# What this task involves:
Go through each line of the entries below and tally those containing the string "Solution"; give only the total.

(Extracted page text data)
--- START ---

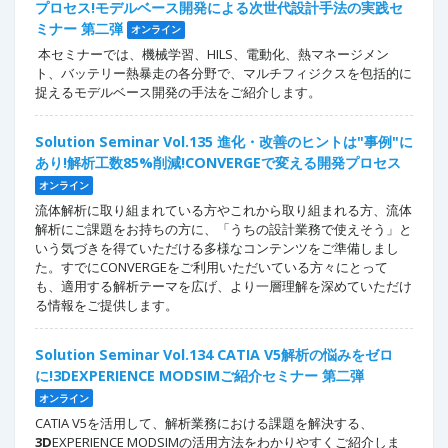
プロセス!モデルベース開発による次世代設計手法の実践セ
ミナー 第二弾
オンライン
本セミナーでは、機械学習、HILS、電動化、熱マネージメン
ト、バッテリー熱暴走の各分野で、マルチフィジクスを包括的に
捉えるモデルベース開発の手法をご紹介します。
Solution Seminar Vol.135 進化・改善のヒントは"事例"に
あり!解析工数85%削減!CONVERGEで変える開発プロセス
オンライン
流体解析に取り組まれている方やこれから取り組まれる方、流体
解析にご課題をお持ちの方に、「うちの設計業務で使えそう」と
いう気づきを得ていただける多様なコンテンツをご準備しまし
た。すでにCONVERGEをご利用いただいている方々にとって
も、適用する解析テーマを広げ、より一層理解を深めていただけ
る情報をご提供します。
Solution Seminar Vol.134 CATIA V5解析の悩みをゼロ
に!3DEXPERIENCE MODSIMご紹介セミナー 第二弾
オンライン
CATIA V5を活用して、解析業務における課題を解決する、
3D
EXPERIENCE MODSIMの活用方法をわかりやすくご紹介しま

--- END ---

# Result of this exercise:
2